## Goal of the exercise
For each entry below, write an exact copy and leave out the images.

Top of Source information

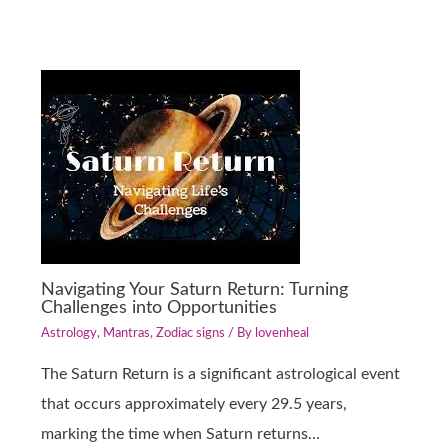
Navigating Your Saturn Return: Turning
Challenges into Opportunities
Astrology
,
Mantras
,
Zodiac signs
/ By
lovenheal
The Saturn Return is a significant astrological event
that occurs approximately every 29.5 years,
marking the time when Saturn returns…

Bottom of Source information

## The answer
Navigating Your Saturn Return: Turning
Challenges into Opportunities
Astrology
,
Mantras
,
Zodiac signs
/ By
lovenheal
The Saturn Return is a significant astrological event
that occurs approximately every 29.5 years,
marking the time when Saturn returns…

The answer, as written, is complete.